Did Six Million Really Die?

a book by Richard Harwood


Did Six Million Really Die? by Richard Harwood

[Chapter 9] Before and after the “Holocaust”: Jewish population numbers in 1933 and 1948

Rassinier entitled his first book The Lies of Odysseus in commemoration of the fact that travellers always return bearing tall stories, and until his death he investigated all the stories of extermination literature and attempted to trace their authors. He made short work of the extravagant claims about gas chambers at Buchenwald in David Rousset's The Other Kingdom (New York, 1947); himself an inmate of Buchenwald, Rassinier proved that no such things ever existed there (Le Mensonge d'Ulysse, p. 209 ff) Rassinier also traced Abbé Jean-Paul Renard, and asked him how he could possibly have testified in his book Chaines et Lumières that gas chambers were in operation at Buchenwald. Renard replied that others had told him of their existence, and hence he had been willing to pose as a witness of things that he had never seen (ibid, p. 209 ff).
    Rassinier also investigated Denise Dufournier's Ravensbrück.- The Women's Camp of Death (London, 1948) and again found that the authoress had no other evidence for gas chambers there than the vague "rumours" which Charlotte Bormann stated were deliberately spread by communist political prisoners. Similar investigations were made of such books as Philip Friedman's This was Auschwitz: The Story of a Murder Camp (N.Y., 1946) and Eugen Kogon's The Theory and Practice of Hell (N.Y., 1950), and he found that none of these authors could produce an authentic eye-witness of a gas chamber at Auschwitz, nor had they themselves actually seen one.

Certainly the most bogus "memoirs" yet published are those of Adolf Eichmann. Before his illegal kidnapping by the Israelis in May, 1960 and the attendant blaze of international publicity, few people had ever heard of him . He was indeed a relatively unimportant person, the head of Office A4b in Department IV (the Gestapo) of the Reich Security Head Office. His office supervised the transportation to detention camps of a particular section of enemy aliens, the Jews. A positive flood of unadulterated rubbish about Eichmann showered the world in 1960, of which we may cite as an example Comer Clarke's Eichmann: The Savage Truth. ("The orgies often went on until six in the morning, a few hours before consigning the next batch of victims to death," says Clarke in his chapter "Streamlined Death and Wild Sex Orgies," p . 124).
    Strangely enough, the alleged "memoirs" of Adolf Eichmann suddenly appeared at the time of his abduction to Israel.
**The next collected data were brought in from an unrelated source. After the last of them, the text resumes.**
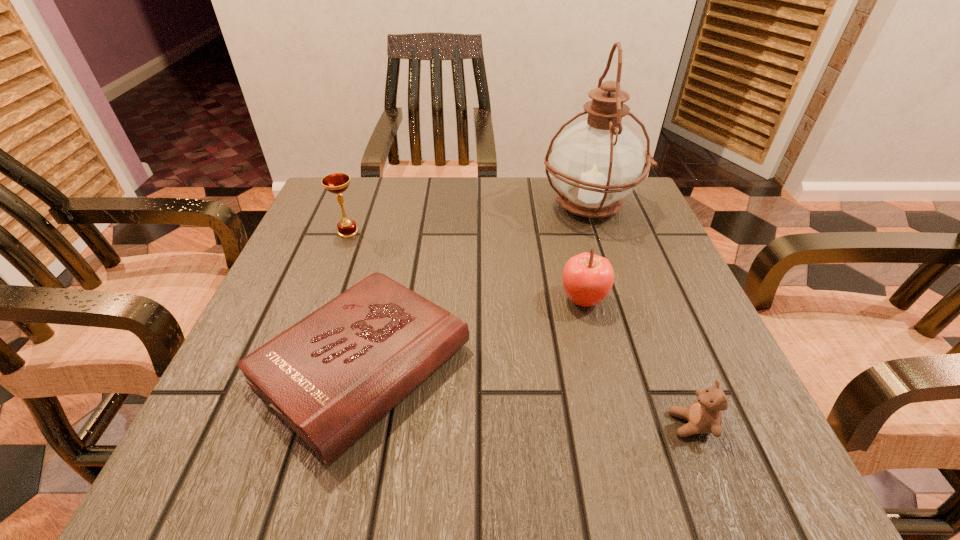 Where is `the tallest object`? The height and width of the screenshot is (540, 960). the tallest object is located at coordinates (596, 163).

The height and width of the screenshot is (540, 960). Identify the location of the fourth shortest object. (336, 183).

This screenshot has width=960, height=540. What are the coordinates of `apple` in the screenshot? It's located at (587, 278).

Where is `teddy bear`? teddy bear is located at coordinates (704, 416).

You are a GUI agent. You are given a task and a screenshot of the screen. Output one action in this format:
    pyautogui.click(x=<x>, y=<y>)
    Task: Click on the hardback book
    
    Given the screenshot: What is the action you would take?
    pyautogui.click(x=331, y=376)

Where is `vacant space located 0.390m on the front of the tallest object`? vacant space located 0.390m on the front of the tallest object is located at coordinates (652, 387).

Image resolution: width=960 pixels, height=540 pixels. What are the coordinates of `vacant area situated on the right of the chalice` in the screenshot? It's located at (397, 232).

Where is `vacant space situated 0.060m on the left of the third tallest object`? vacant space situated 0.060m on the left of the third tallest object is located at coordinates (527, 300).

Locate an element on the screen. Image resolution: width=960 pixels, height=540 pixels. vacant position located on the front-facing side of the teddy bear is located at coordinates (433, 424).

The image size is (960, 540). I want to click on free space located 0.360m on the front-facing side of the teddy bear, so click(x=420, y=424). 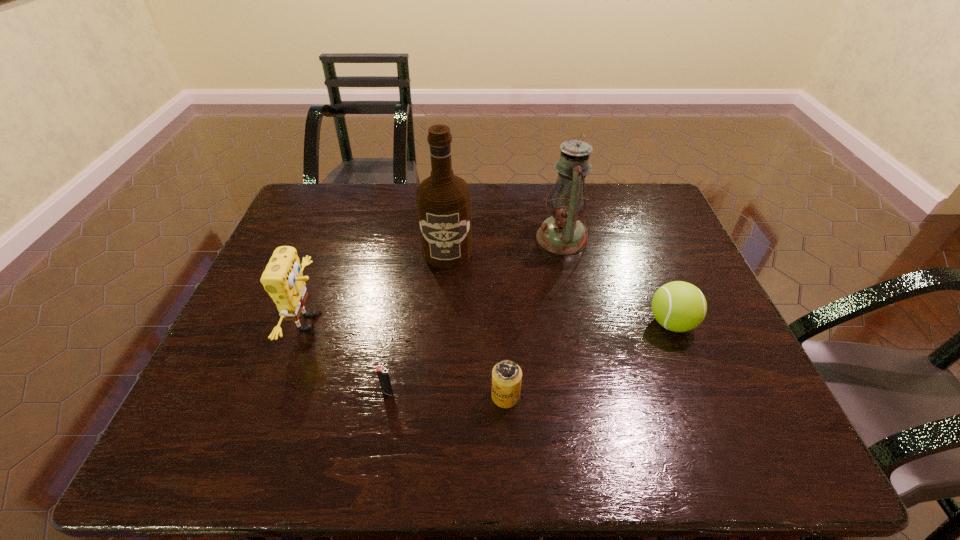 Locate an element on the screen. This screenshot has height=540, width=960. free space located 0.130m on the face of the fourth shortest object is located at coordinates (377, 322).

The image size is (960, 540). I want to click on free space located on the back of the tennis ball, so click(631, 224).

Where is `vacant space located on the right of the third object from right to left`? The image size is (960, 540). vacant space located on the right of the third object from right to left is located at coordinates (690, 396).

Image resolution: width=960 pixels, height=540 pixels. What are the coordinates of `vacant space located 0.310m on the back of the shortest object` in the screenshot? It's located at (405, 286).

Locate an element on the screen. The height and width of the screenshot is (540, 960). object that is at the far edge is located at coordinates (562, 233).

In order to click on object present at the left edge in this screenshot , I will do 283,279.

Identify the location of object positioned at the right edge. The width and height of the screenshot is (960, 540). (678, 306).

At what (x,y) coordinates should I click in order to perform the action: click on vacant region at the far edge. Please return your answer as a coordinate pair (x, y). This screenshot has width=960, height=540. Looking at the image, I should click on (379, 211).

Identify the location of vacant area at the near edge. The width and height of the screenshot is (960, 540). (610, 450).

Locate an element on the screen. The height and width of the screenshot is (540, 960). free space at the left edge is located at coordinates (222, 394). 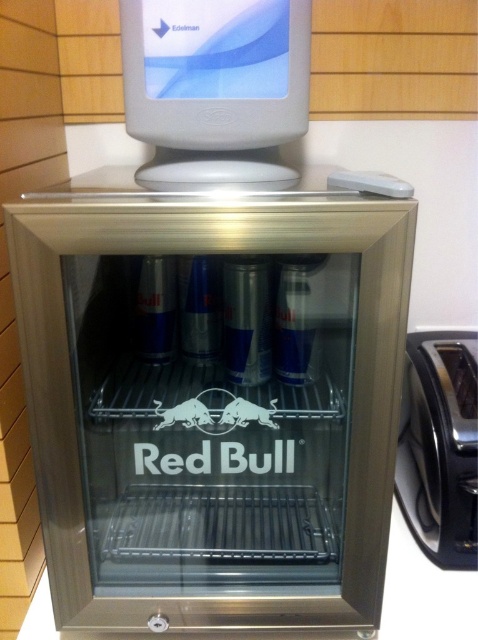 You are standing in front of the Red Bull refrigerator and want to check both the white plastic monitor at upper center and the satin chrome toaster at lower right. Which object is positioned higher up?

The white plastic monitor at upper center is positioned higher up than the satin chrome toaster at lower right.

You are an interior designer planning to place a new decorative item between the satin silver fridge at center and the white plastic monitor at upper center. Given their sizes, which object should you place the item closer to to ensure it fits within the available space?

The satin silver fridge at center is wider than the white plastic monitor at upper center. To ensure the decorative item fits within the available space, place it closer to the white plastic monitor at upper center since there is more space between them due to the fridge being wider.

You are standing in front of a Red Bull refrigerator. There is a point marked at coordinates (x=214, y=397). Which object does this point correspond to?

The point at coordinates (x=214, y=397) corresponds to the satin silver fridge at center. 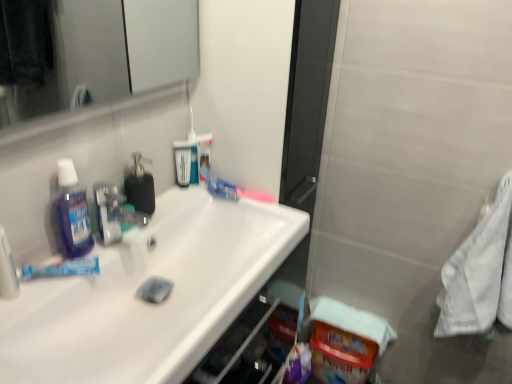 Find the location of a particular element. The height and width of the screenshot is (384, 512). vacant space in front of translucent plastic toothbrush at upper center, which is counted as the 1th toothbrush, starting from the left is located at coordinates (181, 200). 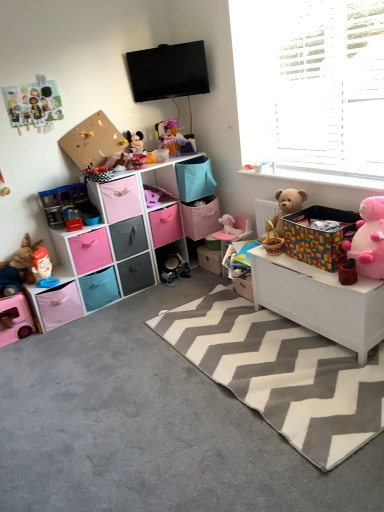 The height and width of the screenshot is (512, 384). In order to click on free spot to the right of pink fabric storage box at lower left, which is the 4th storage box from right to left in this screenshot , I will do `click(100, 322)`. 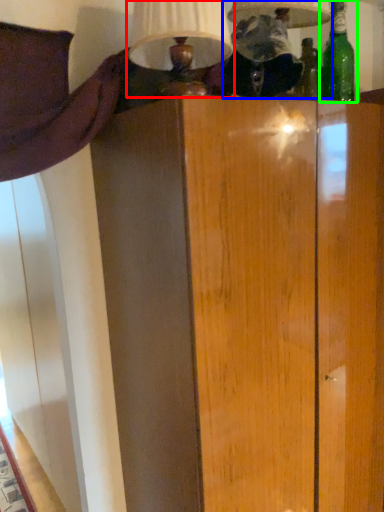 Question: Which is farther away from table lamp (highlighted by a red box)? table lamp (highlighted by a blue box) or bottle (highlighted by a green box)?

Choices:
 (A) table lamp
 (B) bottle

Answer: (B) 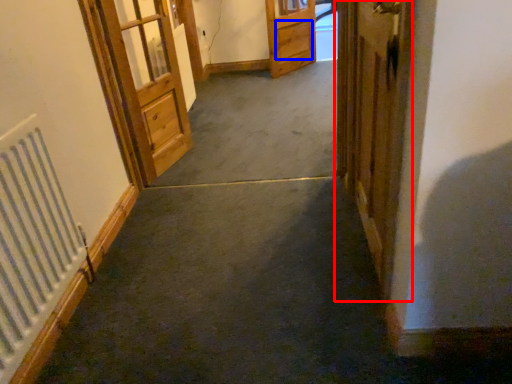 Question: Which point is closer to the camera, door (highlighted by a red box) or drawer (highlighted by a blue box)?

Choices:
 (A) door
 (B) drawer

Answer: (A)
They were uncritically published by the American Life magazine (November 28th, December 5th, 1960), and were supposed to have been given by Eichmann to a journalist in the Argentine shortly before his capture -- an amazing coincidence. Other sources, however, gave an entirely different account of their origin, claiming that they were a record based on Eichmann's comments to an "associate" in 1955, though no one even bothered to identify this person. By an equally extraordinary coincidence, war crimes investigators claimed shortly afterwards to have just "found" in the archives of the U.S. Library of Congress, more than fifteen years after the war, the "complete file" of Eichmann's department.
    So far as the "memoirs" themselves are concerned, they were made to be as horribly incriminating as possible without straying too far into the realms of the purest fantasy, and depict Eichmann speaking with enormous relish about "the physical annihilation of the Jews." Their fraudulence is also attested to by various factual errors, such as that Himmler was already in command of the Reserve Army by April of 1944, instead of after the July plot against Hitler's life, a fact which Eichmann would certainly have known.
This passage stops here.